Following recent heavy fighting in northern Shan State, all the planned Salween dam sites in Burma now lie directly in active conflict zones. The Salween Watch Coalition is therefore demanding an immediate halt to all plans to build dams on the Salween River in Burma. This applies directly to the Governments and Corporations of China and Thailand as well as the new Government of Burma
On March 13, 2011, Burma’s military regime broke its 22-year-old ceasefire with the Shan State Army- North, and mobilized over 3,500 troops to launch a fierce attack in central Shan State, shelling civilian targets, committing gang-rape, and displacing thousands of civilians. The fighting has now spread across northern Shan State, to areas adjoining the two planned upper Salween dam sites.
The attack is part of a systematic campaign by the regime to wipe out all ethnic resistance forces, including ceasefire groups, which have refused to come under their control prior to the November 2010 election. Since the election, fighting has intensified in Karen, Karenni and southern Shan States, around the five other planned dam sites along the Salween, and now has spread to northern Shan State.
The dangers of dam building in Burma’s war zones should be evident to Thai and Chinese investors. It is impossible to adhere to meaningful dam building standards when communities are silenced by violence. Apart from the direct security risks to dam building personnel, investors risk their reputations by partnering with a regime that is fuelling escalating conflict.

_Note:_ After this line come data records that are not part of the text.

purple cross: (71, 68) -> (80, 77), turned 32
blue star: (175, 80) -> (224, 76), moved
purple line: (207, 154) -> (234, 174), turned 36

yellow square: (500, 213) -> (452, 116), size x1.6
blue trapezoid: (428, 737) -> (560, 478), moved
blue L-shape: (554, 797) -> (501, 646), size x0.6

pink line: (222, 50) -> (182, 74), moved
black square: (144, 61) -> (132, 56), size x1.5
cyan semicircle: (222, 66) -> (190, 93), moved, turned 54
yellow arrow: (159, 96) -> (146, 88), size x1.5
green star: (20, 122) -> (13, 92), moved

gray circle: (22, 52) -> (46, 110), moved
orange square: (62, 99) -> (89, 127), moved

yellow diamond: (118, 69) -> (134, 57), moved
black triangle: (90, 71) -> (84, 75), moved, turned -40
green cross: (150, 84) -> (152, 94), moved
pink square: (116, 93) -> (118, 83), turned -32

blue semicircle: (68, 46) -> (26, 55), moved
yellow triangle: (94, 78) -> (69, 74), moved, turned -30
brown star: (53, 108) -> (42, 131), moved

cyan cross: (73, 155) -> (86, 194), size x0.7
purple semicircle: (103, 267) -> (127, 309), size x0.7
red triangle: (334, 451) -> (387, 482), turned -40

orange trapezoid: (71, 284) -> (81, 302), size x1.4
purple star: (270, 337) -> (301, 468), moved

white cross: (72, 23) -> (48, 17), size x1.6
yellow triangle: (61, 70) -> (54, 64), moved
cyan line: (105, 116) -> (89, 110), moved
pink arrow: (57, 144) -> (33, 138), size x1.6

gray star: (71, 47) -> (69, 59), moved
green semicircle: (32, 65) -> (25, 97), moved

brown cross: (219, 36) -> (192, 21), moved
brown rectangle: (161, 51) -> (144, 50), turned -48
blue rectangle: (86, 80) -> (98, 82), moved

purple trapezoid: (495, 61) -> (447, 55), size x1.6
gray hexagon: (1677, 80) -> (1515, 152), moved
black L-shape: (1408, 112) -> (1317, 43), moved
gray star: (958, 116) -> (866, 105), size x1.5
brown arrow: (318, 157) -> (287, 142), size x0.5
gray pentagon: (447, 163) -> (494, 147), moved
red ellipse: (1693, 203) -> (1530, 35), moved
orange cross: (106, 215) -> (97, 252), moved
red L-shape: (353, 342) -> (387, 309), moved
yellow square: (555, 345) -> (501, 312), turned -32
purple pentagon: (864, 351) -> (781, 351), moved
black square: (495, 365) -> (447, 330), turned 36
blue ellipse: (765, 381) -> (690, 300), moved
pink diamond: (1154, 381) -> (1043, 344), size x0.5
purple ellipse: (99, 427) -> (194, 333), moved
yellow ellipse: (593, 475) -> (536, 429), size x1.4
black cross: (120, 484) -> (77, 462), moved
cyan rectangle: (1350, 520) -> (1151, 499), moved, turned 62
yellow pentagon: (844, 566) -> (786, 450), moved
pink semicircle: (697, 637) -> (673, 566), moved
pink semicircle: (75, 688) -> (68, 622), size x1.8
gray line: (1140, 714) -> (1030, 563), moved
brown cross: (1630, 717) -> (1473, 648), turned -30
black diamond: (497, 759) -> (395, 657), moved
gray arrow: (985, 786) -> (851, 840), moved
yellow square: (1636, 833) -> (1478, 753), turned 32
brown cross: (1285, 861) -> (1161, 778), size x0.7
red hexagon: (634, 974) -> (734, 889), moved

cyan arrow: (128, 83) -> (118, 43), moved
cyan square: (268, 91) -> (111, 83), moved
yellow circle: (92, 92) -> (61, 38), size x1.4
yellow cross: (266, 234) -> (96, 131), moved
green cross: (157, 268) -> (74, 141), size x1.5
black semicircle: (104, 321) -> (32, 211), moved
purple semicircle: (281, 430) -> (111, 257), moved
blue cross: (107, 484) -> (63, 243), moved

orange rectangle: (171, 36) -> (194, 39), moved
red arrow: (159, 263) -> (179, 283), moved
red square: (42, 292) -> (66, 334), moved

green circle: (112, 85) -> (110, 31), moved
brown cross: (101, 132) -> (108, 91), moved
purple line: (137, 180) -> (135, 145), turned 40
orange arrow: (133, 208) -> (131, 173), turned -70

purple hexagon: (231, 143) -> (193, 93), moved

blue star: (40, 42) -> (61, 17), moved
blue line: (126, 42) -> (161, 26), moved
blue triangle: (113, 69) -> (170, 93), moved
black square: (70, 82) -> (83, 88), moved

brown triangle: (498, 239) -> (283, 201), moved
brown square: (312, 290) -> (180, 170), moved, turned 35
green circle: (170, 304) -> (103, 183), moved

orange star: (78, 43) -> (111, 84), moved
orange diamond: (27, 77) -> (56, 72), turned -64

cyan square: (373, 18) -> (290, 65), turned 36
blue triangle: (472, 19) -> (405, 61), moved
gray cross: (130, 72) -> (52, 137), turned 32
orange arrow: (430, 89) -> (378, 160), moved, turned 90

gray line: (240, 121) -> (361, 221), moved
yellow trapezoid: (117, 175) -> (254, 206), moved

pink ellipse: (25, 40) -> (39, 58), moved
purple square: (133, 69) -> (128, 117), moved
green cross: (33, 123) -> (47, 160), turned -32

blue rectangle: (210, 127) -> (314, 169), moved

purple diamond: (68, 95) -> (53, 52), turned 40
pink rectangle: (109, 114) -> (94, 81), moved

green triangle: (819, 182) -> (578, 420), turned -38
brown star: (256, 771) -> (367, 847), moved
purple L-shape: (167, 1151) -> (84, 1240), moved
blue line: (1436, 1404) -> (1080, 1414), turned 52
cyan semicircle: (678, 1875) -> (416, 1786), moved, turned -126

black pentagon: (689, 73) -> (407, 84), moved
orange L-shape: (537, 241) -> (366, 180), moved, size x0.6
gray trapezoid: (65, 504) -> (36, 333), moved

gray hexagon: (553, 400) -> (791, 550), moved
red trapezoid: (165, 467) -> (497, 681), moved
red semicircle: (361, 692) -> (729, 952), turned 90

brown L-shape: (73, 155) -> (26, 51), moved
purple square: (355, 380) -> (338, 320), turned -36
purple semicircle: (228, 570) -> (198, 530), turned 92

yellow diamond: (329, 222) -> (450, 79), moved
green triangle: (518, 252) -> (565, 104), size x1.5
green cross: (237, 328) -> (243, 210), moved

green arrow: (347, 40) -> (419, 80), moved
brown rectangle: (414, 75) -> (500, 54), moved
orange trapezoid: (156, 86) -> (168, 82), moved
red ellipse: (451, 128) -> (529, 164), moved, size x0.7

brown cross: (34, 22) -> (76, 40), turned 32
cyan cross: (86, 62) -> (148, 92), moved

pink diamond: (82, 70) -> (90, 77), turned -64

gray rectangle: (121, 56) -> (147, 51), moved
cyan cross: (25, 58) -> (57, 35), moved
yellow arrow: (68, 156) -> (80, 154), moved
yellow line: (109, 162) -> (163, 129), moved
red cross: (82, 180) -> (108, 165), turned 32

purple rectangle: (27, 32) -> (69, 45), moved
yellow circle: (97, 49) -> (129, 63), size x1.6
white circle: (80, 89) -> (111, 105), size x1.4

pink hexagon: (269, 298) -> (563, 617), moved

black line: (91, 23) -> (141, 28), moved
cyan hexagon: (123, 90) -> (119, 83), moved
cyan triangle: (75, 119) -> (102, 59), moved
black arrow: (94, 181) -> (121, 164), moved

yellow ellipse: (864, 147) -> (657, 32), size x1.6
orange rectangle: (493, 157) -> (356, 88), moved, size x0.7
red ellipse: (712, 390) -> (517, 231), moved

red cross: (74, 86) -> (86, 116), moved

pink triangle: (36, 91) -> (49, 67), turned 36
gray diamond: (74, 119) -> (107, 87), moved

We are encouraged that the Thai government has since 2010 called for further studies into the impacts of the Hatgyi dam in Karen State, including its human rights impacts. This is a welcome first step into a proper process of transparency and accountability around the planned Salween dams. However, the Thai government and Thai companies are simultaneously proceeding with plans to build the giant Tasang dam in southern Shan State. Only days after Burma’s election, on November 11, 2011, Thailand’s EGAT International and China’s Three Gorges Group Corporation signed an MOU with Burma’s military
rulers to develop the Tasang dam, increasing the investment to 10 billion USD. New surveys are currently being carried out in the area, under heavy armed military escort. There has been no transparency around this process whatsoever.
In March 2011 Chinese government officials stated they were carrying out detailed research into the upstream and downstream impacts of the 13 dams they are planning on the Nu (Salween) River in China, and that if “a single problem” was found they would not move into the construction phase. Again this is welcome news, but it strongly raises the question why China is not delaying its plans to build dams in Burma where there are a multitude of unresolved problems, including an ongoing civil war.
There is therefore no consistency to investors’ standards in implementing the dams along the Salween River. The latest escalation of conflict in Burma should serve as a wake-up call to governments and investors to start abiding by internationally recognized dam standards, and immediately halt their plans to build dams on the Salween River in Burma.